Pattern Name: SeparableDependencies

AlgorithmStructure Design Space

Supporting Document: Examples

 

Matrix-Vector Multiplication, MPI Implementation:

The following code (to be executed, SPMD-style, by each UE) accomplishes the desired result using MPI. Code to distribute the matrix among UEs and initiate the computation is not shown.

      SUBROUTINE PAR_BLAS2(m,n,a,b,c,comm)
      REAL a(m), b(m,n)   !local slice of array and matrix
      REAL c(n)           !result
      REAL sum(n)         !local vector for partial results
      INTEGER m,n,comm,i,j,ierr

      !calculate local sum
      DO j = 1,n
          sum(j) = 0.0
          DO i = 1,m
              sum(j) = sum(j) + a(i)*b(i,j)
          END DO
      END DO

      !calculate global sum, result or reduction placed in c at all nodes
      CALL MPI_ALLREDUCE(sum,c,n,MPI_REAL,MPI_SUM,comm,ierr)

      RETURN

The MPI_ALLREDUCE primitive performs the necessary synchronization and communication to compute the desired result behind the scenes.

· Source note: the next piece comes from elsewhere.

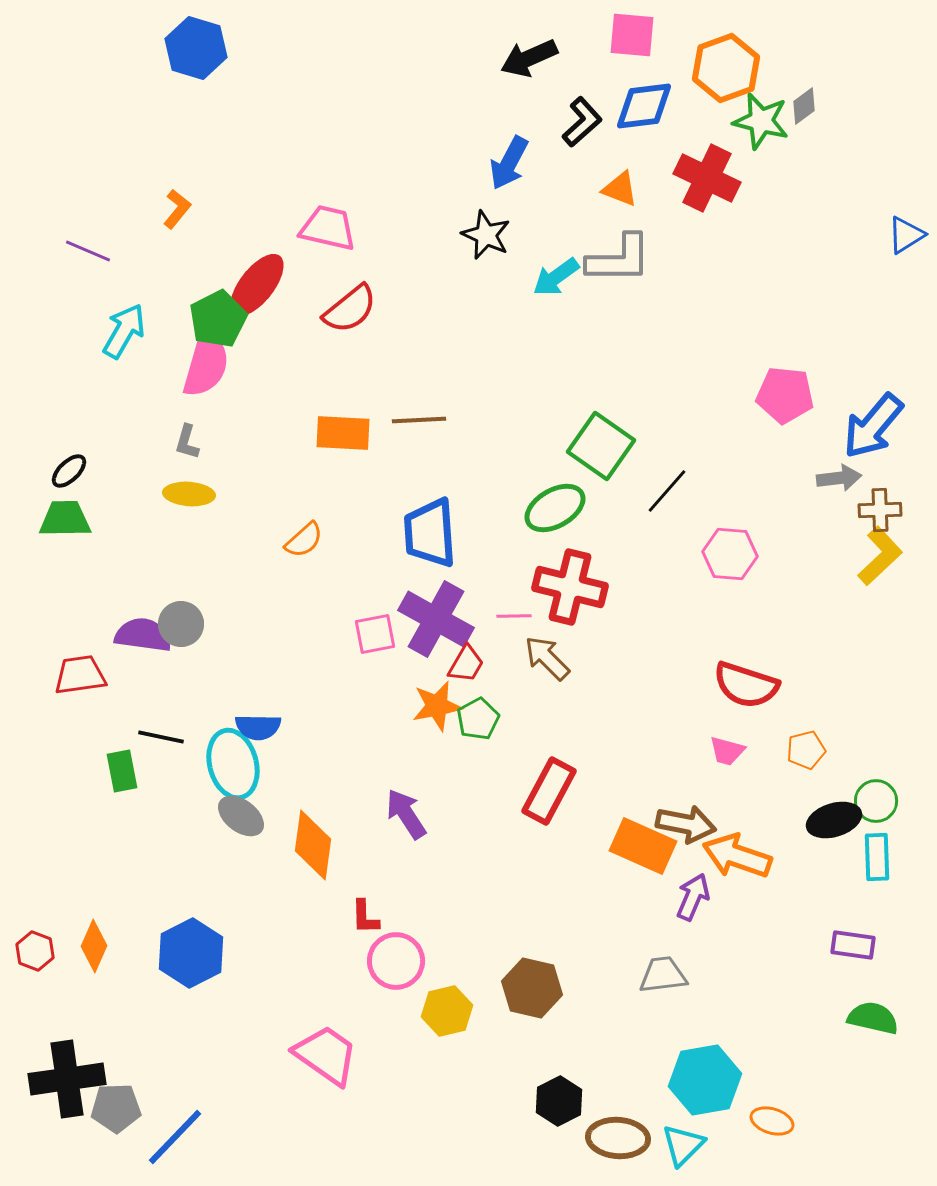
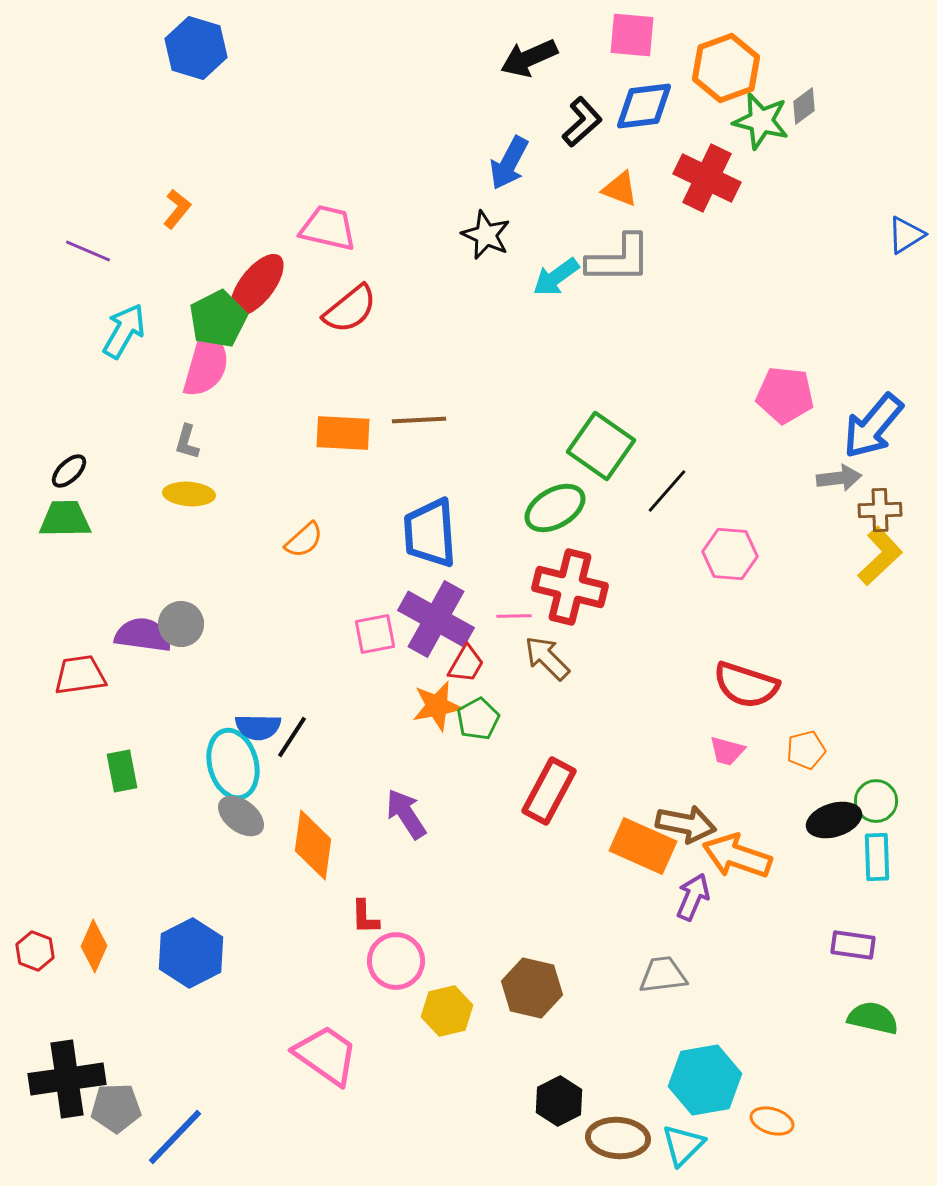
black line at (161, 737): moved 131 px right; rotated 69 degrees counterclockwise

Numerical Integration, OpenMP Implementation:

With OpenMP, we use fork-join parallelism to break up the loop in the program for execution on multiple threads. In this case, the number of threads is set to NUM_THREADS with a call to omp_set_num_threads(). We then parallelize the program using a single "parallel for" pragma. The reduction is handled using the standard reduction clause from OpenMP.

    #include <stdio.h>
    #include <omp.h>
    #define NUM_THREADS 2
    static long num_steps = 100000;
    double step;
    void main ()
    {
        int i;
        double x, pi, sum = 0.0;
        
        step = 1.0/(double) num_steps;
        
        omp_set_num_threads (NUM_THREADS);
        
        #pragma omp parallel for reduction(+:sum) private(x)
        for (i=1;i<= num_steps; i++){
            x = (i-0.5)*step;
            sum = sum + 4.0/(1.0+x*x);
        }
        pi = step * sum;
        printf(" pi is %f \n",pi);
    }

In this case we used the default schedule, which is implementation dependent. The performance of this simple example is not sensitive to the particular schedule used. If the computation within a loop iteration varied unpredictably, we would want to use a dynamic schedule, which would be selected by using the schedule (dynamic) clause on the omp pragma.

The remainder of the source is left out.